Quantum Chemical Calculation and in silico Molecular Modelling Studies on Some Multi-targeting Anti-Inflammatory Inhibitors

Problem Statement: Inflammation plays a key role in many chronic diseases, including autoimmune disorders and arthritis. There are some of the natural compounds, which possess anti-inflammatory properties and offer significant therapeutic potential. Computer-aided molecular design helps to discover the Quantitative Structure Activity Relationship (QSAR) of the molecules.

Aims: This study aims to provide a deeper understanding of the electronic structure and reactivity behaviour of natural compounds to design novel leads with enhanced biological activity.

Methodology: Natural anti-inflammatory molecules from plant and marine sources were identified through an extensive literature review. Compounds such as Oleocanthal, Viridicatin, Liquiritin, and Nobiletin were selected for analysis. Their electronic structures were studied using Density Functional Theory (DFT) with the B3LYP functional and 6-311G(d,p) basis set to calculate geometric and electronic parameters, reactivity descriptors, and molecular electrostatic potential (MEP) maps. Physicochemical properties and drug-likeness were assessed through in silico ADMET studies. Finally, molecular docking simulations were performed to evaluate the binding affinities and interactions of the selected compounds with key inflammatory targets, including IL-17, MAPK, TNF-α, and MMP-9.
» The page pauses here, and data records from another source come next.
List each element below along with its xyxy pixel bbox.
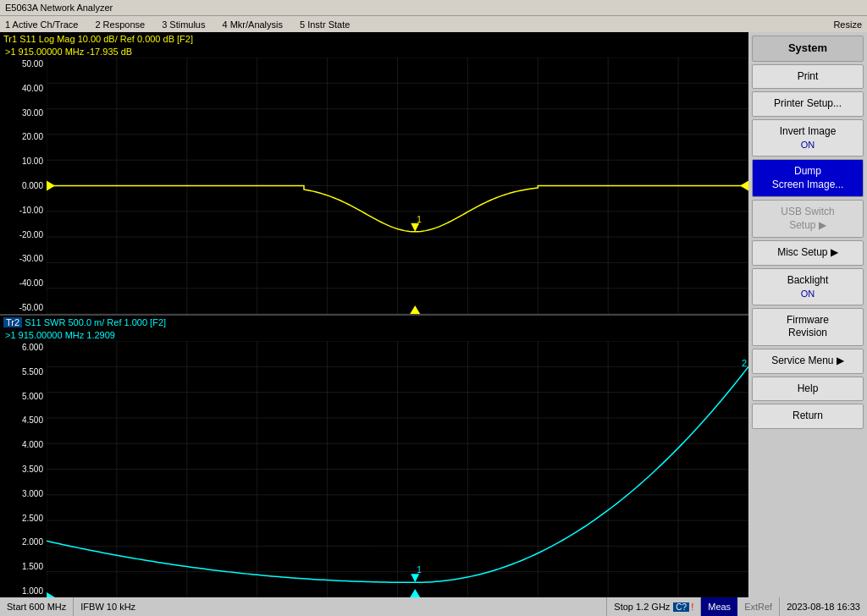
menu-stimulus[interactable]: 3 Stimulus: [162, 19, 205, 30]
y-bot-label-4: 4.000: [0, 440, 47, 449]
status-bar: Start 600 MHz IFBW 10 kHz Stop 1.2 GHz C…: [0, 597, 867, 616]
y-bot-label-7: 2.500: [0, 514, 47, 523]
start-freq-text: Start 600 MHz: [7, 602, 66, 612]
service-menu-arrow-icon: ▶: [837, 355, 844, 366]
firmware-revision-button[interactable]: Firmware Revision: [752, 308, 864, 346]
return-button[interactable]: Return: [752, 404, 864, 429]
main-layout: Tr1 S11 Log Mag 10.00 dB/ Ref 0.000 dB […: [0, 32, 867, 597]
chart-top-header: Tr1 S11 Log Mag 10.00 dB/ Ref 0.000 dB […: [0, 32, 748, 46]
ifbw-status: IFBW 10 kHz: [74, 597, 607, 616]
y-top-label-9: -40.00: [0, 278, 47, 288]
chart-top-trace-info: >1 915.00000 MHz -17.935 dB: [0, 46, 748, 58]
misc-setup-button[interactable]: Misc Setup ▶: [752, 240, 864, 266]
stop-freq-text: Stop 1.2 GHz: [614, 602, 670, 612]
backlight-button[interactable]: Backlight ON: [752, 268, 864, 305]
y-top-label-1: 40.00: [0, 84, 47, 93]
canvas-chart-top: [47, 58, 748, 314]
y-top-label-3: 20.00: [0, 132, 47, 141]
meas-status: Meas: [701, 597, 737, 616]
datetime-status: 2023-08-18 16:33: [780, 597, 867, 616]
menu-bar: 1 Active Ch/Trace 2 Response 3 Stimulus …: [0, 15, 867, 32]
y-bot-label-0: 6.000: [0, 343, 47, 352]
y-bot-label-3: 4.500: [0, 415, 47, 425]
canvas-chart-bottom: [47, 341, 748, 597]
y-bot-label-10: 1.000: [0, 586, 47, 596]
ifbw-text: IFBW 10 kHz: [80, 602, 135, 612]
right-panel: System Print Printer Setup... Invert Ima…: [748, 32, 867, 597]
menu-response[interactable]: 2 Response: [95, 19, 145, 30]
service-menu-button[interactable]: Service Menu ▶: [752, 349, 864, 374]
dump-screen-image-button[interactable]: Dump Screen Image...: [752, 159, 864, 197]
chart-area: Tr1 S11 Log Mag 10.00 dB/ Ref 0.000 dB […: [0, 32, 748, 597]
help-button[interactable]: Help: [752, 377, 864, 402]
chart-top: Tr1 S11 Log Mag 10.00 dB/ Ref 0.000 dB […: [0, 32, 748, 315]
y-bot-label-9: 1.500: [0, 562, 47, 571]
warning-icon: !: [691, 602, 693, 612]
y-top-label-6: -10.00: [0, 206, 47, 215]
usb-switch-setup-button[interactable]: USB Switch Setup ▶: [752, 200, 864, 238]
print-button[interactable]: Print: [752, 64, 864, 90]
y-bot-label-8: 2.000: [0, 537, 47, 547]
stop-freq-status: Stop 1.2 GHz C? !: [607, 597, 701, 616]
y-bot-label-2: 5.000: [0, 392, 47, 401]
start-freq-status: Start 600 MHz: [0, 597, 74, 616]
misc-setup-arrow-icon: ▶: [831, 246, 838, 258]
invert-image-button[interactable]: Invert Image ON: [752, 119, 864, 157]
y-top-label-10: -50.00: [0, 303, 47, 312]
app-title: E5063A Network Analyzer: [5, 3, 113, 13]
system-button[interactable]: System: [752, 36, 864, 62]
usb-arrow-icon: ▶: [819, 219, 826, 231]
y-bot-label-1: 5.500: [0, 367, 47, 377]
y-top-label-0: 50.00: [0, 59, 47, 69]
resize-button[interactable]: Resize: [833, 19, 862, 30]
chart-bottom-trace-info: >1 915.00000 MHz 1.2909: [0, 329, 748, 341]
menu-mkr-analysis[interactable]: 4 Mkr/Analysis: [222, 19, 283, 30]
menu-instr-state[interactable]: 5 Instr State: [300, 19, 350, 30]
chart-bottom-header-text: S11 SWR 500.0 m/ Ref 1.000 [F2]: [25, 317, 166, 327]
chart-bottom: Tr2 S11 SWR 500.0 m/ Ref 1.000 [F2] >1 9…: [0, 315, 748, 597]
y-top-label-8: -30.00: [0, 254, 47, 263]
y-bot-label-6: 3.000: [0, 489, 47, 498]
menu-active-ch[interactable]: 1 Active Ch/Trace: [5, 19, 78, 30]
chart-bottom-header: Tr2 S11 SWR 500.0 m/ Ref 1.000 [F2]: [0, 316, 748, 329]
title-bar: E5063A Network Analyzer: [0, 0, 867, 15]
extref-status: ExtRef: [737, 597, 780, 616]
y-bot-label-5: 3.500: [0, 465, 47, 474]
y-top-label-4: 10.00: [0, 157, 47, 166]
y-top-label-5: 0.000: [0, 181, 47, 190]
y-top-label-2: 30.00: [0, 108, 47, 118]
printer-setup-button[interactable]: Printer Setup...: [752, 91, 864, 117]
y-top-label-7: -20.00: [0, 230, 47, 239]
channel-badge: C?: [673, 602, 689, 612]
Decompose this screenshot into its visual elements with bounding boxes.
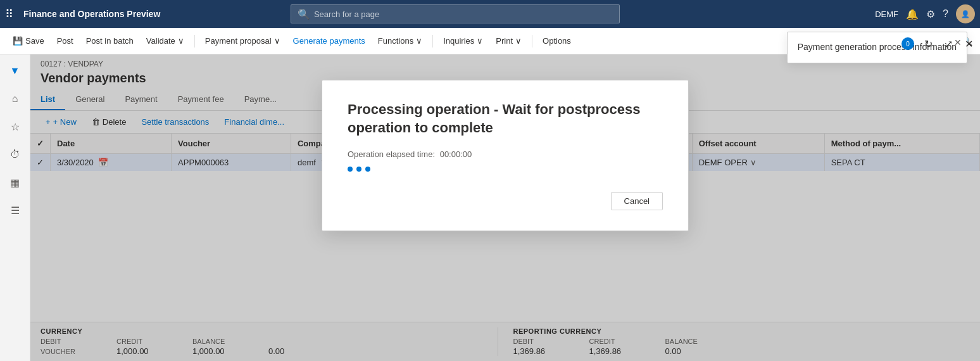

Results: The DFT calculations revealed critical insights into the electronic distribution and reactivity patterns of the compounds, identifying potential interaction sites. ADMET predictions confirmed favourable drug-likeness and safety profiles, while docking studies highlighted significant binding affinities, particularly for Liquiritin, which demonstrated the highest binding efficiency among the tested compounds.

Conclusion: By integrating quantum chemical calculations and molecular modelling, this study provides a comprehensive framework for exploring the QSARs of natural anti-inflammatory compounds. The findings contribute to the rational design and discovery of novel anti-inflammatory drugs with improved therapeutic potential.